┌──
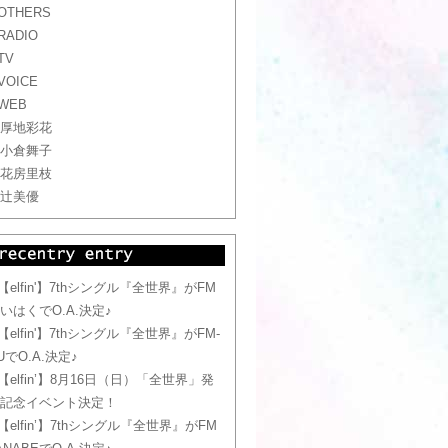
OTHERS
RADIO
TV
VOICE
WEB
厚地彩花
小倉舞子
花房里枝
辻美優
【elfin'】7thシングル『全世界』がFM
いはくでO.A.決定♪
【elfin'】7thシングル『全世界』がFM-
UでO.A.決定♪
【elfin’】8月16日（日）「全世界」発
記念イベント決定！
【elfin’】7thシングル『全世界』がFM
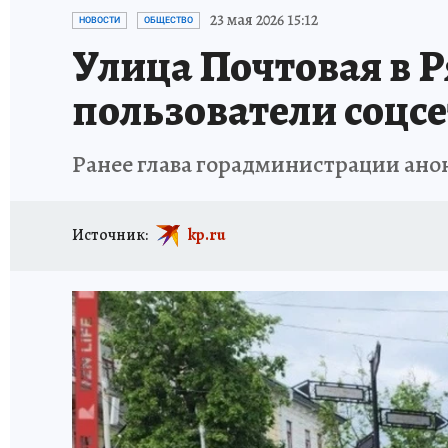
АФИША
ИСПЫТАНО НА СЕБЕ
23 мая 2026 15:12
НОВОСТИ
ОБЩЕСТВО
Улица Почтовая в Р
пользователи соцс
Ранее глава горадминистрации ано
Источник:
kp.ru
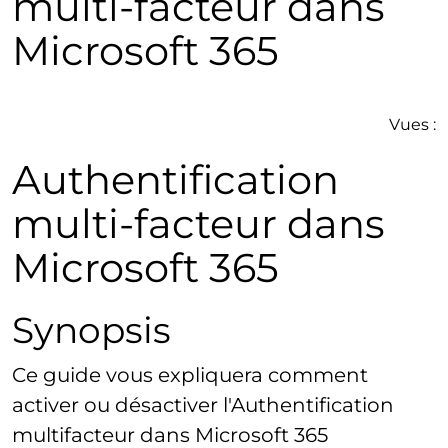
multi-facteur dans
Microsoft 365
Vues :
Authentification
multi-facteur dans
Microsoft 365
Synopsis
Ce guide vous expliquera comment
activer ou désactiver l'Authentification
multifacteur dans Microsoft 365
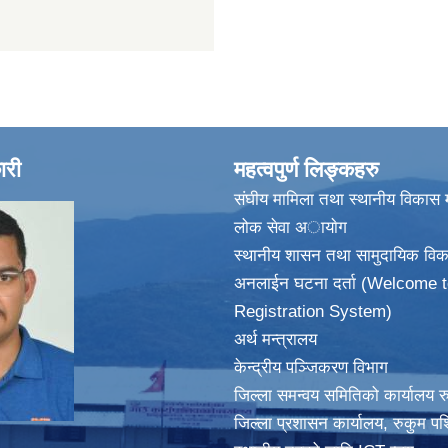
ारी
महत्वपुर्ण लिङ्कहरु
संघीय मामिला तथा स्थानीय विकास म
लोक सेवा अायाेग
स्थानीय शासन तथा सामुदायिक विक
अनलाईन घटना दर्ता (Welcome t
Registration System)
अर्थ मन्त्रालय
केन्द्रीय पञ्जिकरण विभाग
जिल्ला समन्वय समितिको कार्यालय र
जिल्ला प्रशासन कार्यालय, रुकुम पश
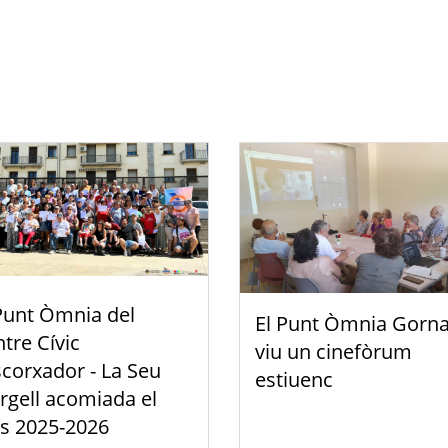
Punt Òmnia del
El Punt Òmnia Gorna
tre Cívic
viu un cinefòrum
scorxador - La Seu
estiuenc
rgell acomiada el
s 2025-2026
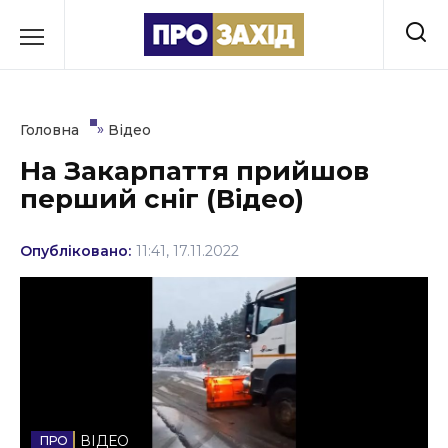
Перейти
до
РУБРИКИ
вмісту
Економіка
»
Головна
Відео
Здоров’я
На Закарпаття прийшов
перший сніг (Відео)
Культура
Освіта
Опубліковано:
11:41, 17.11.2022
Події
Політика
Соціум
Спорт
ВІДЕО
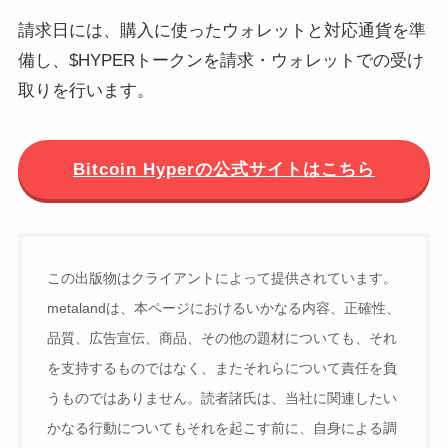
請求日には、購入に使ったウォレットと対応通貨を準
備し、$HYPERトークンを請求・ウォレットでの受け
取りを行います。
Bitcoin Hyperの公式サイトはこちら
この出版物はクライアントによって提供されています。
metalandは、本ページにおけるいかなる内容、正確性、
品質、広告宣伝、商品、その他の題材についても、それ
を支持するものではなく、またそれらについて責任を負
うものではありません。読者諸氏は、当社に関連したい
かなる行動についてもそれを起こす前に、自身による調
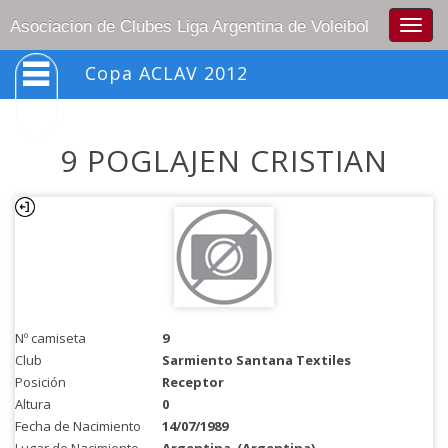
Togg
Asociacion de Clubes Liga Argentina de Voleibol
navig
Copa ACLAV 2012
9 POGLAJEN CRISTIAN
Nº camiseta
9
Club
Sarmiento Santana Textiles
Posición
Receptor
Altura
0
Fecha de Nacimiento
14/07/1989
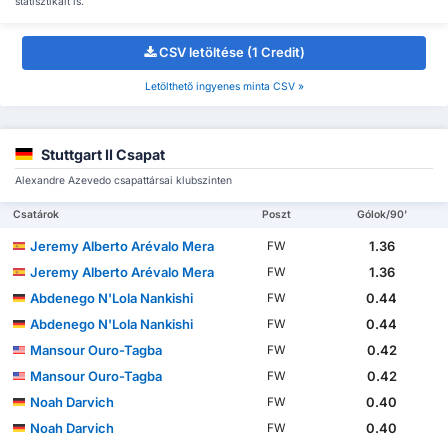
statisztikáit is.
CSV letöltése (1 Credit)
Letölthető ingyenes minta CSV »
Stuttgart II Csapat
Alexandre Azevedo csapattársai klubszinten
Csatárok
Poszt
Gólok/90'
Jeremy Alberto Arévalo Mera
1.36
FW
Jeremy Alberto Arévalo Mera
1.36
FW
Abdenego N'Lola Nankishi
0.44
FW
Abdenego N'Lola Nankishi
0.44
FW
Mansour Ouro-Tagba
0.42
FW
Mansour Ouro-Tagba
0.42
FW
Noah Darvich
0.40
FW
Noah Darvich
0.40
FW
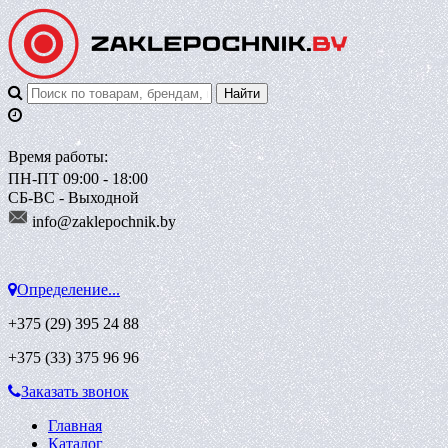
Время работы:
ПН-ПТ 09:00 - 18:00
СБ-ВС - Выходной
info@zaklepoch
nik.by
Определение...
+375 (29)
395 24 88
+375 (33)
375 96 96
Заказать звонок
Главная
Каталог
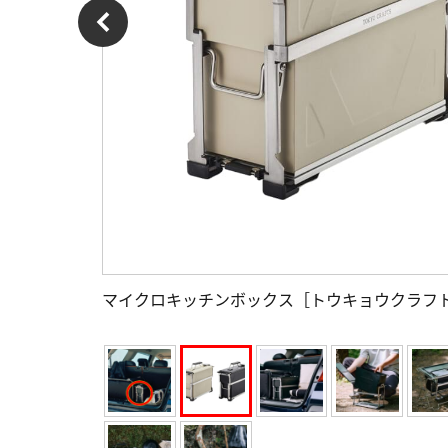
マイクロキッチンボックス［トウキョウクラフ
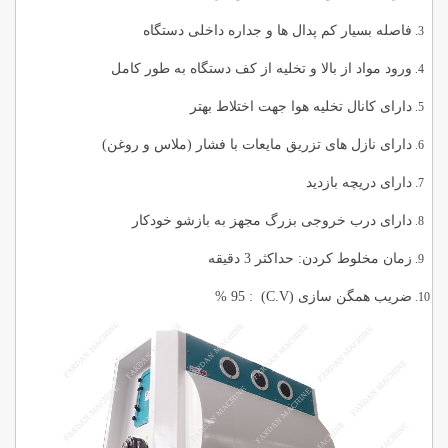
فاصله بسیار کم پدال ها و جداره داخلى دستگاه
ورود مواد از بالا و تخلیه از کف دستگاه به طور کامل
دارای کانال تخلیه هوا جهت اختلاط بهتر
دارای نازل های تزریق مایعات با فشار (ملاس و روغن)
داراى دریچه بازدید
دارای درب خروجى بزرگ مجهز به بازشو خودکار
زمان مخلوط کردن: حداکثر 3 دقیقه
ضریب همگن سازی
(C.V)
: 95 %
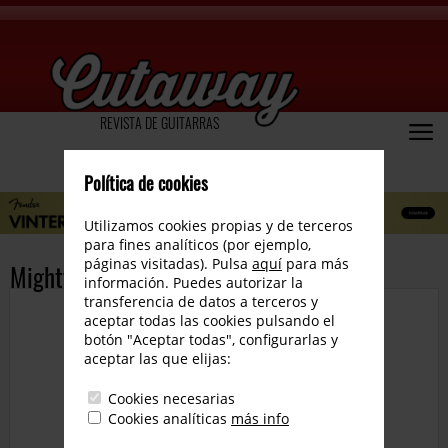
REVISTA DE GUITARRAS
Política de cookies
Utilizamos cookies propias y de terceros
para fines analíticos (por ejemplo,
páginas visitadas). Pulsa
aquí
para más
Mighty Micro Series de Guyatone
información. Puedes autorizar la
transferencia de datos a terceros y
aceptar todas las cookies pulsando el
botón "Aceptar todas", configurarlas y
aceptar las que elijas:
Cookies necesarias
Cookies analíticas
más info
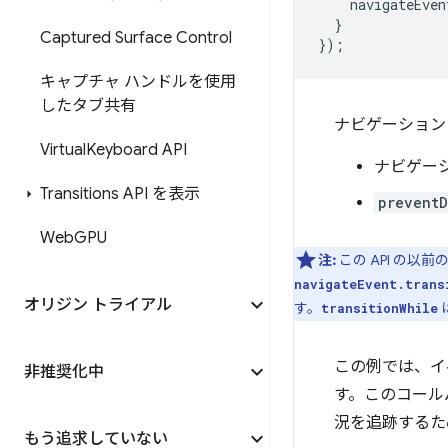
navigateEven
}
Captured Surface Control
});
キャプチャ ハンドルを使用
したタブ共有
ナビゲーション
Virtual
Keyboard API
ナビゲー
Transitions API を表示
preventD
Web
GPU
注:
この API の以
navigateEvent.trans
オリジン トライアル
す。
transitionWhile
この例では、
非推奨化中
す。このコール
況を追跡するた
もう追求していない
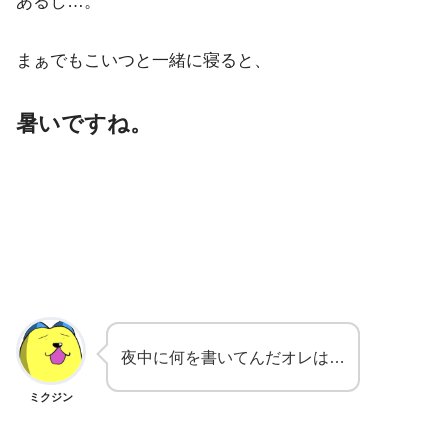
あるし…。
まぁでもこいつと一緒に寝ると、
暑いですね。
夜中に何を書いてんだオレは…
ミクジン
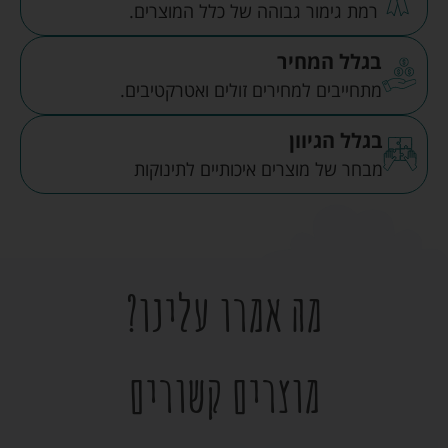
רמת גימור גבוהה של כלל המוצרים.
בגלל המחיר
מתחייבים למחירים זולים ואטרקטיבים.
בגלל הגיוון
מבחר של מוצרים איכותיים לתינוקות
מה אמרו עלינו?
מוצרים קשורים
└──
Task instructions: Look through the material above for the string "Authentification" and copy each line that has it.

Answer space:
Authentification
activer ou désactiver l'Authentification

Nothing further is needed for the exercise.